Były prezydent, pytany o wpis na Facebooku, w którym proponował, by aresztować 15 osób, "w tym polityka (o. Tadeusza) Rydzyka" w celu uniknięcia wojny domowej w Polsce, odpowiada, że: "czym lepsze przygotowanie personalne, tym mniejsze straty, więc trzeba się zastanowić, kogo zamknąć". Na uwagę, że nie jest to demokratyczna forma walki z przeciwnikami politycznymi Wałęsa odpowiada: - Teraz wszystkie demokratyczne zasady zostały złamane.

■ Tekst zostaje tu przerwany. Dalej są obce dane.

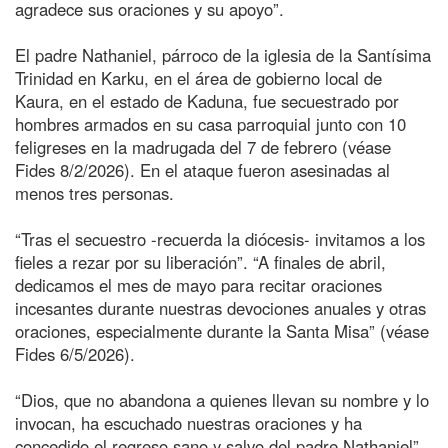
agradece sus oraciones y su apoyo”.
El padre Nathaniel, párroco de la iglesia de la Santísima
Trinidad en Karku, en el área de gobierno local de
Kaura, en el estado de Kaduna, fue secuestrado por
hombres armados en su casa parroquial junto con 10
feligreses en la madrugada del 7 de febrero (véase
Fides 8/2/2026). En el ataque fueron asesinadas al
menos tres personas.
“Tras el secuestro -recuerda la diócesis- invitamos a los
fieles a rezar por su liberación”. “A finales de abril,
dedicamos el mes de mayo para recitar oraciones
incesantes durante nuestras devociones anuales y otras
oraciones, especialmente durante la Santa Misa” (véase
Fides 6/5/2026).
“Dios, que no abandona a quienes llevan su nombre y lo
invocan, ha escuchado nuestras oraciones y ha
concedido el regreso sano y salvo del padre Nathaniel”,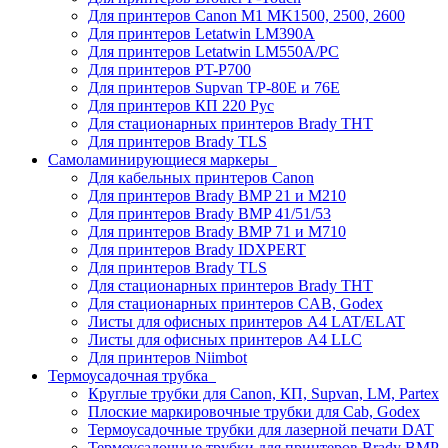
Для принтеров Canon M1 MK1500, 2500, 2600
Для принтеров Letatwin LM390A
Для принтеров Letatwin LM550A/PC
Для принтеров PT-P700
Для принтеров Supvan TP-80E и 76E
Для принтеров КП 220 Рус
Для стационарных принтеров Brady THT
Для принтеров Brady TLS
Самоламинирующиеся маркеры
Для кабельных принтеров Canon
Для принтеров Brady BMP 21 и M210
Для принтеров Brady BMP 41/51/53
Для принтеров Brady BMP 71 и M710
Для принтеров Brady IDXPERT
Для принтеров Brady TLS
Для стационарных принтеров Brady THT
Для стационарных принтеров CAB, Godex
Листы для офисных принтеров А4 LAT/ELAT
Листы для офисных принтеров А4 LLC
Для принтеров Niimbot
Термоусадочная трубка
Круглые трубки для Canon, КП, Supvan, LM, Partex
Плоские маркировочные трубки для Cab, Godex
Термоусадочные трубки для лазерной печати DAT
Термоусадочные трубки для принтеров Brady BMP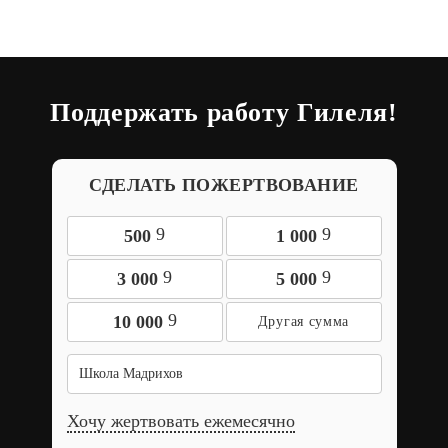
Поддержать работу Гилеля!
СДЕЛАТЬ ПОЖЕРТВОВАНИЕ
9
9
500
1 000
9
9
3 000
5 000
9
10 000
Школа Мадрихов
Хочу жертвовать ежемесячно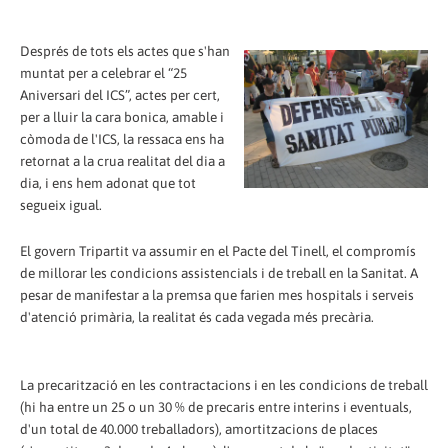
Després de tots els actes que s'han
muntat per a celebrar el “25
Aniversari del ICS”, actes per cert,
per a lluir la cara bonica, amable i
còmoda de l'ICS, la ressaca ens ha
retornat a la crua realitat del dia a
dia, i ens hem adonat que tot
segueix igual.
El govern Tripartit va assumir en el Pacte del Tinell, el compromís
de millorar les condicions assistencials i de treball en la Sanitat. A
pesar de manifestar a la premsa que farien mes hospitals i serveis
d'atenció primària, la realitat és cada vegada més precària.
La precarització en les contractacions i en les condicions de treball
(hi ha entre un 25 o un 30 % de precaris entre interins i eventuals,
d'un total de 40.000 treballadors), amortitzacions de places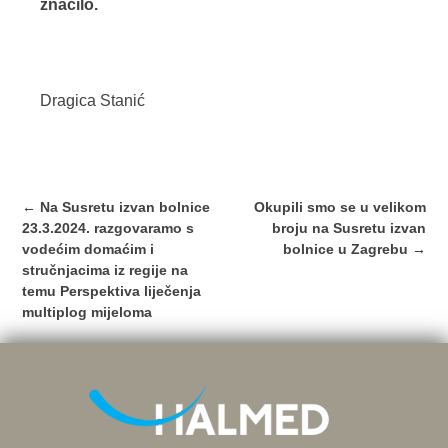
značilo.
Dragica Stanić
Post
←
Na Susretu izvan bolnice
Okupili smo se u velikom
navigation
23.3.2024. razgovaramo s
broju na Susretu izvan
vodećim domaćim i
bolnice u Zagrebu
→
stručnjacima iz regije na
temu Perspektiva liječenja
multiplog mijeloma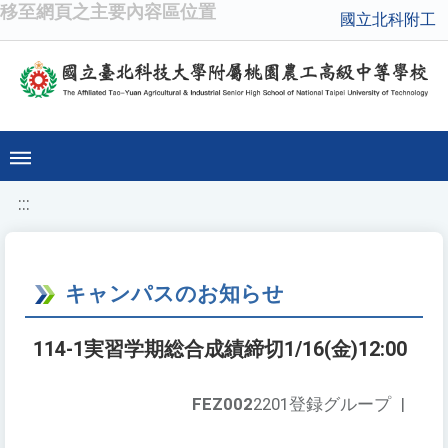
移至網頁之主要內容區位置
國立北科附工
:::
キャンパスのお知らせ
114-1実習学期総合成績締切1/16(金)12:00
FEZ002
2201登録グループ
|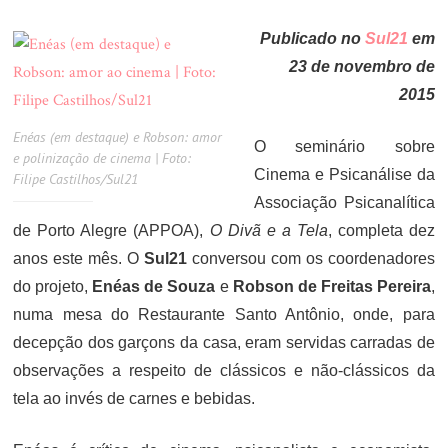
ON
Publicado no
Sul21
em
23 de novembro de
2015
Enéas (em destaque) e Robson: amor
O seminário sobre
e polinização de cinema | Foto:
Cinema e Psicanálise da
Filipe Castilhos/Sul21
Associação Psicanalítica
de Porto Alegre (APPOA),
O Divã e a Tela
, completa dez
anos este mês. O
Sul21
conversou com os coordenadores
do projeto,
Enéas de Souza
e
Robson de Freitas Pereira
,
numa mesa do Restaurante Santo Antônio, onde, para
decepção dos garçons da casa, eram servidas carradas de
observações a respeito de clássicos e não-clássicos da
tela ao invés de carnes e bebidas.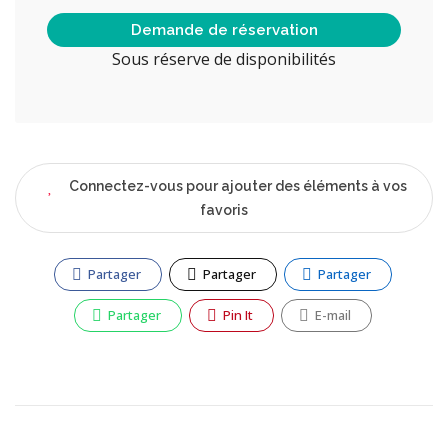
Demande de réservation
Sous réserve de disponibilités
Connectez-vous pour ajouter des éléments à vos
favoris
Partager
Partager
Partager
Partager
Pin It
E-mail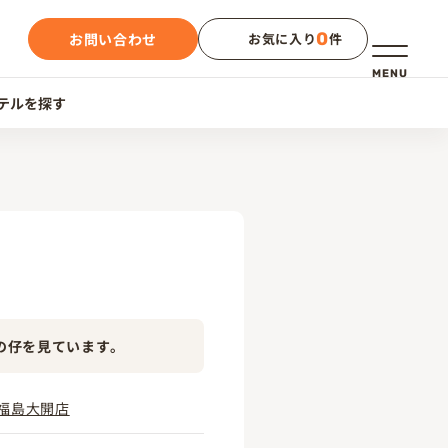
0
お問い合わせ
お気に入り
件
メニュー
MENU
テルを探す
の仔を見ています。
福島大開店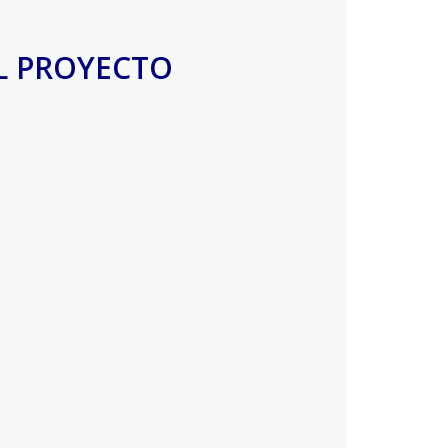
L PROYECTO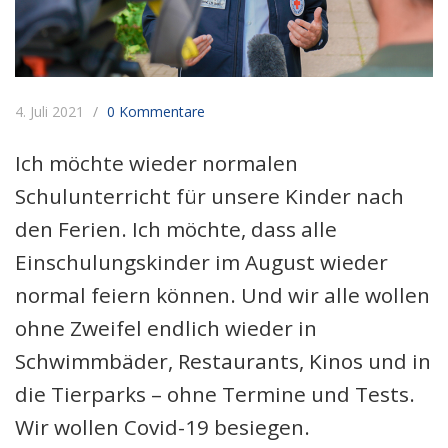
4. Juli 2021
0 Kommentare
Ich möchte wieder normalen
Schulunterricht für unsere Kinder nach
den Ferien. Ich möchte, dass alle
Einschulungskinder im August wieder
normal feiern können. Und wir alle wollen
ohne Zweifel endlich wieder in
Schwimmbäder, Restaurants, Kinos und in
die Tierparks – ohne Termine und Tests.
Wir wollen Covid-19 besiegen.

- Może dojść do tego, że bronić demokracji trzeba będzie drogą niedemokratyczną. Chcę, żebyśmy zrobili referendum, żebyśmy zebrali więcej podpisów, niż było głosów oddanych na PiS, żebyśmy powiedzieli całemu światu, jakiej Polski chcemy - podkreśla były prezydent.
Wałęsa zauważa jednocześnie obecną słabość opozycji stwierdzając, że "dzisiaj nie ma komu oddać zwycięstwa".
- Platformy Obywatelskiej ludzie dość daleko nie lubią, a to przecież jedyna partia, która ma zaplecze. Inne partie są raczej kanapowe, bez struktur, bez ludzi, a więc nie da się nimi rządzić. Pokona się PiS i co dalej - zastanawia się.